Start of Block
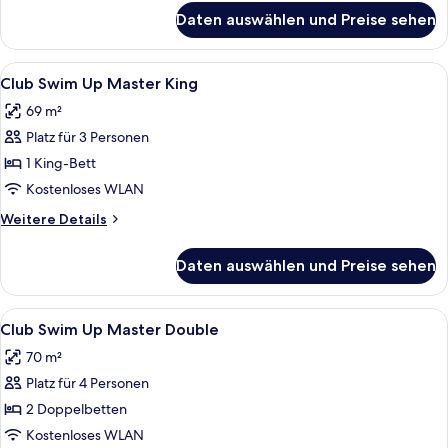
Suite
für
Daten auswählen und Preise sehen
Club
anzeigen
Deluxe
Ocean
Alle
Ein Poolbereich mit Liegestühlen und 
11
Front
Club Swim Up Master King
Fotos
One
69 m²
Bedroom
für
Suite
Platz für 3 Personen
Club
Swim
1 King-Bett
Up
Kostenloses WLAN
Master
Weitere
Weitere Details
King
Details
anzeigen
für
Daten auswählen und Preise sehen
Club
Swim
Up
Alle
Ein Hotelpoolbereich mit Liegestühle
9
Master
Club Swim Up Master Double
Fotos
King
70 m²
für
Platz für 4 Personen
Club
Swim
2 Doppelbetten
Up
Kostenloses WLAN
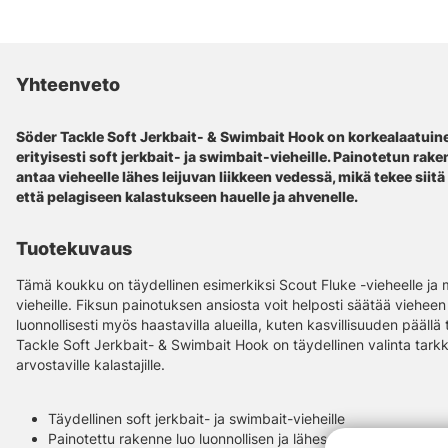
Yhteenveto
Söder Tackle Soft Jerkbait- & Swimbait Hook on korkealaatuin
erityisesti soft jerkbait- ja swimbait-vieheille. Painotetun ra
antaa vieheelle lähes leijuvan liikkeen vedessä, mikä tekee siit
että pelagiseen kalastukseen hauelle ja ahvenelle.
Tuotekuvaus
Tämä koukku on täydellinen esimerkiksi Scout Fluke -vieheelle ja mui
vieheille. Fiksun painotuksen ansiosta voit helposti säätää vieheen li
luonnollisesti myös haastavilla alueilla, kuten kasvillisuuden pääl
Tackle Soft Jerkbait- & Swimbait Hook on täydellinen valinta tark
arvostaville kalastajille.
Täydellinen soft jerkbait- ja swimbait-vieheille
Painotettu rakenne luo luonnollisen ja lähes leijuvan liikkeen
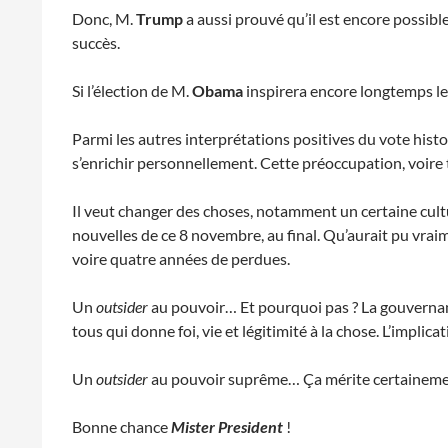
Donc, M.
Trump
a aussi prouvé qu’il est encore possible
succès.
Si l’élection de M.
Obama
inspirera encore longtemps les
Parmi les autres interprétations positives du vote his
s’enrichir personnellement. Cette préoccupation, voire te
Il veut changer des choses, notamment un certaine cult
nouvelles de ce 8 novembre, au final. Qu’aurait pu vrai
voire quatre années de perdues.
Un
outsider
au pouvoir… Et pourquoi pas ? La gouvernance
tous qui donne foi, vie et légitimité à la chose. L’implic
Un
outsider
au pouvoir suprême… Ça mérite certainemen
Bonne chance
Mister President
!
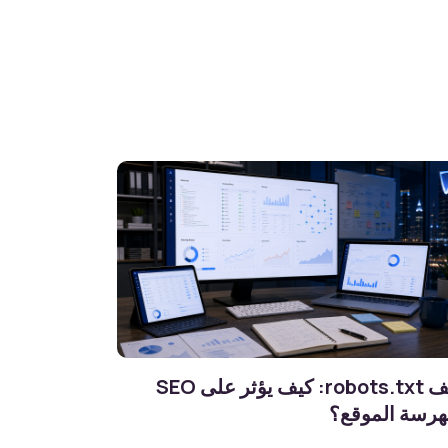
ملف robots.txt: كيف يؤثر على SEO
هرسة الموقع؟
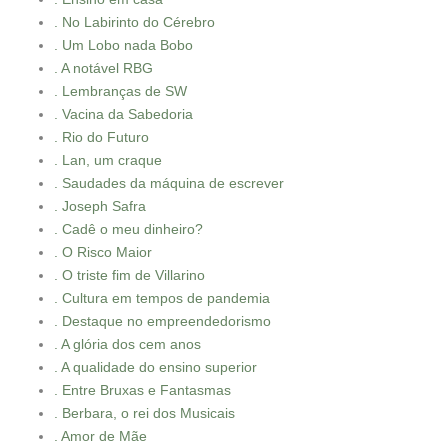
. No Labirinto do Cérebro
. Um Lobo nada Bobo
. A notável RBG
. Lembranças de SW
. Vacina da Sabedoria
. Rio do Futuro
. Lan, um craque
. Saudades da máquina de escrever
. Joseph Safra
. Cadê o meu dinheiro?
. O Risco Maior
. O triste fim de Villarino
. Cultura em tempos de pandemia
. Destaque no empreendedorismo
. A glória dos cem anos
. A qualidade do ensino superior
. Entre Bruxas e Fantasmas
. Berbara, o rei dos Musicais
. Amor de Mãe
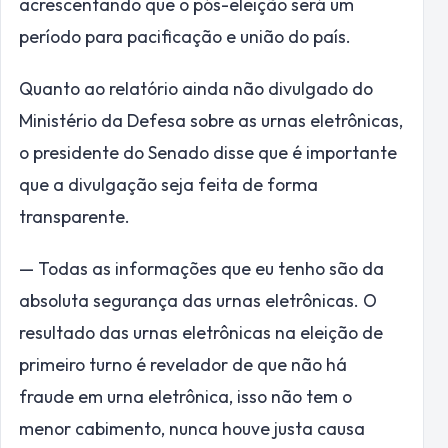
acrescentando que o pós-eleição será um
período para pacificação e união do país.
Quanto ao relatório ainda não divulgado do
Ministério da Defesa sobre as urnas eletrônicas,
o presidente do Senado disse que é importante
que a divulgação seja feita de forma
transparente.
— Todas as informações que eu tenho são da
absoluta segurança das urnas eletrônicas. O
resultado das urnas eletrônicas na eleição de
primeiro turno é revelador de que não há
fraude em urna eletrônica, isso não tem o
menor cabimento, nunca houve justa causa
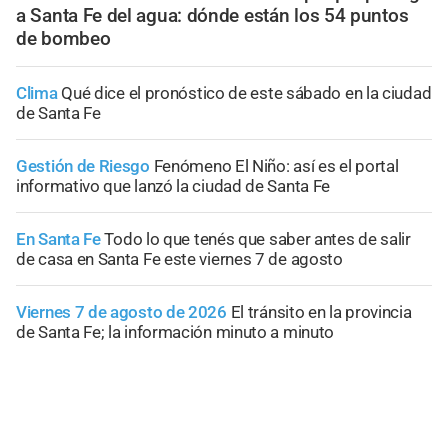
a Santa Fe del agua: dónde están los 54 puntos
de bombeo
Clima
Qué dice el pronóstico de este sábado en la ciudad
de Santa Fe
Gestión de Riesgo
Fenómeno El Niño: así es el portal
informativo que lanzó la ciudad de Santa Fe
En Santa Fe
Todo lo que tenés que saber antes de salir
de casa en Santa Fe este viernes 7 de agosto
Viernes 7 de agosto de 2026
El tránsito en la provincia
de Santa Fe; la información minuto a minuto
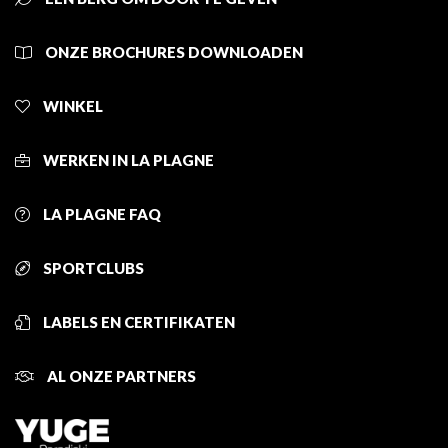
ONZE BROCHURES DOWNLOADEN
WINKEL
WERKEN IN LA PLAGNE
LA PLAGNE FAQ
SPORTCLUBS
LABELS EN CERTIFIKATEN
AL ONZE PARTNERS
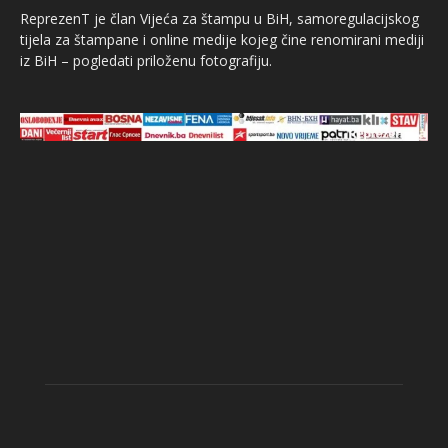
ReprezenT je član Vijeća za štampu u BiH, samoregulacijskog
tijela za štampane i online medije kojeg čine renomirani mediji
iz BiH – pogledati priloženu fotografiju.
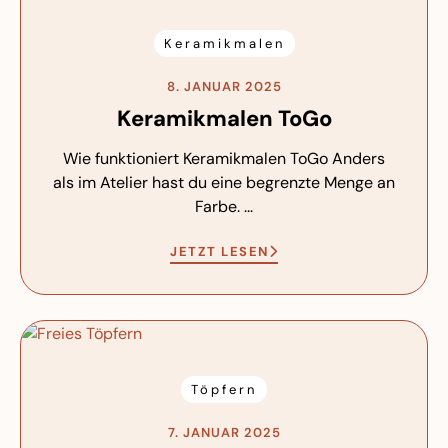
Keramikmalen
8. JANUAR 2025
Keramikmalen ToGo
Wie funktioniert Keramikmalen ToGo Anders
als im Atelier hast du eine begrenzte Menge an
Farbe. ...
JETZT LESEN
Töpfern
7. JANUAR 2025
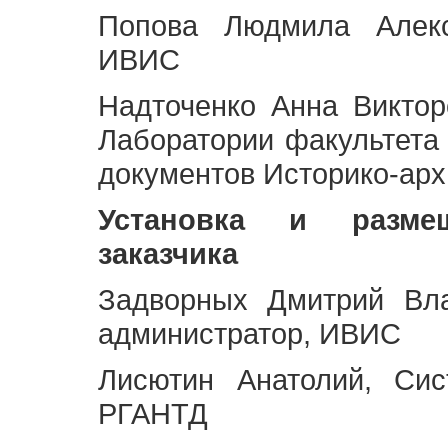
Попова Людмила Алекс
ИВИС
Надточенко Анна Викто
Лаборатории факультета
документов Историко-арх
Установка и разме
заказчика
Задворных Дмитрий Вл
администратор, ИВИС
Лисютин Анатолий, Сис
РГАНТД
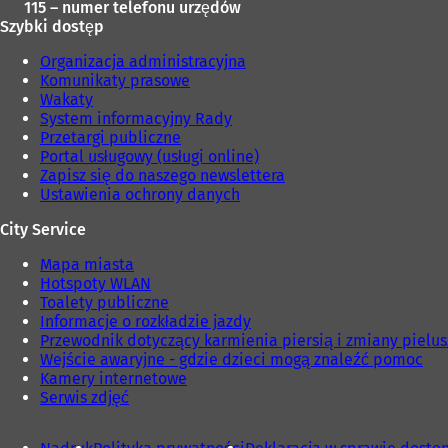
115 – numer telefonu urzędów
Szybki dostęp
Organizacja administracyjna
Komunikaty prasowe
Wakaty
System informacyjny Rady
Przetargi publiczne
Portal usługowy (usługi online)
Zapisz się do naszego newslettera
Ustawienia ochrony danych
City Service
Mapa miasta
Hotspoty WLAN
Toalety publiczne
Informacje o rozkładzie jazdy
Przewodnik dotyczący karmienia piersią i zmiany pielu
Wejście awaryjne - gdzie dzieci mogą znaleźć pomoc
Kamery internetowe
Serwis zdjęć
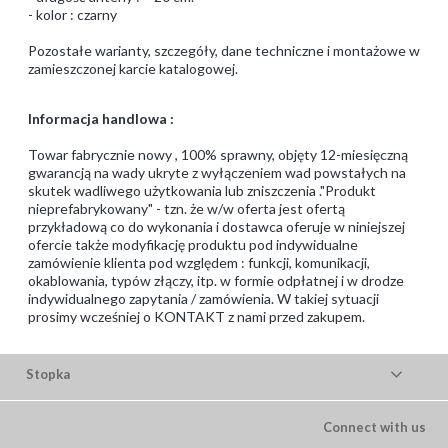
- kolor : czarny
Pozostałe warianty, szczegóły, dane techniczne i montażowe w
zamieszczonej karcie katalogowej.
Informacja handlowa :
Towar fabrycznie nowy , 100% sprawny, objęty 12-miesięczną
gwarancją na wady ukryte z wyłączeniem wad powstałych na
skutek wadliwego użytkowania lub zniszczenia ."Produkt
nieprefabrykowany" - tzn. że w/w oferta jest ofertą
przykładową co do wykonania i dostawca oferuje w niniejszej
ofercie także modyfikację produktu pod indywidualne
zamówienie klienta pod względem : funkcji, komunikacji,
okablowania, typów złączy, itp. w formie odpłatnej i w drodze
indywidualnego zapytania / zamówienia. W takiej sytuacji
prosimy wcześniej o KONTAKT z nami przed zakupem.
Stopka
Connect with us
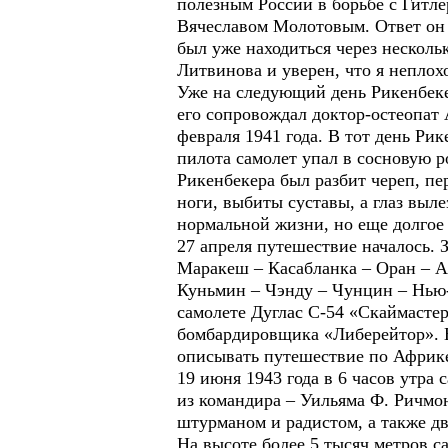
полезным России в борьбе с Гитле
Вячеславом Молотовым. Ответ он 
был уже находиться через нескольк
Литвинова и уверен, что я неплох
Уже на следующий день Рикенбекер
его сопровождал доктор-остеопат
февраля 1941 года. В тот день Ри
пилота самолет упал в сосновую р
Рикенбекера был разбит череп, пе
ноги, выбиты суставы, а глаз выл
нормальной жизни, но еще долгое 
27 апреля путешествие началось. 
Маракеш – Касабланка – Оран – Ал
Куньмин – Чэнду – Чунцин – Нью-
самолете Дуглас С-54 «Скаймастер
бомбардировщика «Либерейтор». Н
описывать путешествие по Африке
19 июня 1943 года в 6 часов утра
из командира – Уильяма Ф. Ричмо
штурманом и радистом, а также д
На высоте более 5 тысяч метров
End of Block
TASK GOAL. Every entry above, pictures excluded, needs to be duplicated exactly.

RESPONSE TO THE TASK.
Suite
für
Daten auswählen und Preise sehen
Club
anzeigen
Deluxe
Ocean
Alle
Ein Poolbereich mit Liegestühlen und 
11
Front
Club Swim Up Master King
Fotos
One
69 m²
Bedroom
für
Suite
Platz für 3 Personen
Club
Swim
1 King-Bett
Up
Kostenloses WLAN
Master
Weitere
Weitere Details
King
Details
anzeigen
für
Daten auswählen und Preise sehen
Club
Swim
Up
Alle
Ein Hotelpoolbereich mit Liegestühle
9
Master
Club Swim Up Master Double
Fotos
King
70 m²
für
Platz für 4 Personen
Club
Swim
2 Doppelbetten
Up
Kostenloses WLAN
Yhteenveto
Söder Tackle Soft Jerkbait- & Swimbait Hook on korkealaatuin
erityisesti soft jerkbait- ja swimbait-vieheille. Painotetun ra
antaa vieheelle lähes leijuvan liikkeen vedessä, mikä tekee siit
että pelagiseen kalastukseen hauelle ja ahvenelle.
Tuotekuvaus
Tämä koukku on täydellinen esimerkiksi Scout Fluke -vieheelle ja mui
vieheille. Fiksun painotuksen ansiosta voit helposti säätää vieheen li
luonnollisesti myös haastavilla alueilla, kuten kasvillisuuden pääl
Tackle Soft Jerkbait- & Swimbait Hook on täydellinen valinta tark
arvostaville kalastajille.
Täydellinen soft jerkbait- ja swimbait-vieheille
Painotettu rakenne luo luonnollisen ja lähes leijuvan liikkeen
Donc, M.
Trump
a aussi prouvé qu’il est encore possible
succès.
Si l’élection de M.
Obama
inspirera encore longtemps les
Parmi les autres interprétations positives du vote his
s’enrichir personnellement. Cette préoccupation, voire te
Il veut changer des choses, notamment un certaine cult
nouvelles de ce 8 novembre, au final. Qu’aurait pu vrai
voire quatre années de perdues.
Un
outsider
au pouvoir… Et pourquoi pas ? La gouvernance
tous qui donne foi, vie et légitimité à la chose. L’implic
Un
outsider
au pouvoir suprême… Ça mérite certainemen
Bonne chance
Mister President
!
ملف robots.txt: كيف يؤثر على SEO
هرسة الموقع؟
. No Labirinto do Cérebro
. Um Lobo nada Bobo
. A notável RBG
. Lembranças de SW
. Vacina da Sabedoria
. Rio do Futuro
. Lan, um craque
. Saudades da máquina de escrever
. Joseph Safra
. Cadê o meu dinheiro?
. O Risco Maior
. O triste fim de Villarino
. Cultura em tempos de pandemia
. Destaque no empreendedorismo
. A glória dos cem anos
. A qualidade do ensino superior
. Entre Bruxas e Fantasmas
. Berbara, o rei dos Musicais
. Amor de Mãe
acrescentando que o pós-eleição será um
período para pacificação e união do país.
Quanto ao relatório ainda não divulgado do
Ministério da Defesa sobre as urnas eletrônicas,
o presidente do Senado disse que é importante
que a divulgação seja feita de forma
transparente.
— Todas as informações que eu tenho são da
absoluta segurança das urnas eletrônicas. O
resultado das urnas eletrônicas na eleição de
primeiro turno é revelador de que não há
fraude em urna eletrônica, isso não tem o
menor cabimento, nunca houve justa causa
a Santa Fe del agua: dónde están los 54 puntos
de bombeo
Clima
Qué dice el pronóstico de este sábado en la ciudad
de Santa Fe
Gestión de Riesgo
Fenómeno El Niño: así es el portal
informativo que lanzó la ciudad de Santa Fe
En Santa Fe
Todo lo que tenés que saber antes de salir
de casa en Santa Fe este viernes 7 de agosto
Viernes 7 de agosto de 2026
El tránsito en la provincia
de Santa Fe; la información minuto a minuto
ONZE BROCHURES DOWNLOADEN
WINKEL
WERKEN IN LA PLAGNE
LA PLAGNE FAQ
SPORTCLUBS
LABELS EN CERTIFIKATEN
AL ONZE PARTNERS
ReprezenT je član Vijeća za štampu u BiH, samoregulacijskog
tijela za štampane i online medije kojeg čine renomirani mediji
iz BiH – pogledati priloženu fotografiju.
Keramikmalen
8. JANUAR 2025
Keramikmalen ToGo
Wie funktioniert Keramikmalen ToGo Anders
als im Atelier hast du eine begrenzte Menge an
Farbe. ...
JETZT LESEN
Töpfern
7. JANUAR 2025
Попова Людмила Алекс
ИВИС
Надточенко Анна Викто
Лаборатории факультета
документов Историко-арх
Установка и разме
заказчика
Задворных Дмитрий Вл
администратор, ИВИС
Лисютин Анатолий, Сис
РГАНТД
115 – numer telefonu urzędów
Szybki dostęp
Organizacja administracyjna
Komunikaty prasowe
Wakaty
System informacyjny Rady
Przetargi publiczne
Portal usługowy (usługi online)
Zapisz się do naszego newslettera
Ustawienia ochrony danych
City Service
Mapa miasta
Hotspoty WLAN
Toalety publiczne
Informacje o rozkładzie jazdy
Przewodnik dotyczący karmienia piersią i zmiany pielu
Wejście awaryjne - gdzie dzieci mogą znaleźć pomoc
Kamery internetowe
Serwis zdjęć
- kolor : czarny
Pozostałe warianty, szczegóły, dane techniczne i montażowe w
zamieszczonej karcie katalogowej.
Informacja handlowa :
Towar fabrycznie nowy , 100% sprawny, objęty 12-miesięczną
gwarancją na wady ukryte z wyłączeniem wad powstałych na
skutek wadliwego użytkowania lub zniszczenia ."Produkt
nieprefabrykowany" - tzn. że w/w oferta jest ofertą
przykładową co do wykonania i dostawca oferuje w niniejszej
ofercie także modyfikację produktu pod indywidualne
zamówienie klienta pod względem : funkcji, komunikacji,
okablowania, typów złączy, itp. w formie odpłatnej i w drodze
indywidualnego zapytania / zamówienia. W takiej sytuacji
prosimy wcześniej o KONTAKT z nami przed zakupem.
Stopka
Connect with us
полезным России в борьбе с Гитле
Вячеславом Молотовым. Ответ он 
был уже находиться через нескольк
Литвинова и уверен, что я неплох
Уже на следующий день Рикенбекер
его сопровождал доктор-остеопат
февраля 1941 года. В тот день Ри
пилота самолет упал в сосновую р
Рикенбекера был разбит череп, пе
ноги, выбиты суставы, а глаз выл
нормальной жизни, но еще долгое 
27 апреля путешествие началось. 
Маракеш – Касабланка – Оран – Ал
Куньмин – Чэнду – Чунцин – Нью-
самолете Дуглас С-54 «Скаймастер
бомбардировщика «Либерейтор». Н
описывать путешествие по Африке
19 июня 1943 года в 6 часов утра
из командира – Уильяма Ф. Ричмо
штурманом и радистом, а также д
На высоте более 5 тысяч метров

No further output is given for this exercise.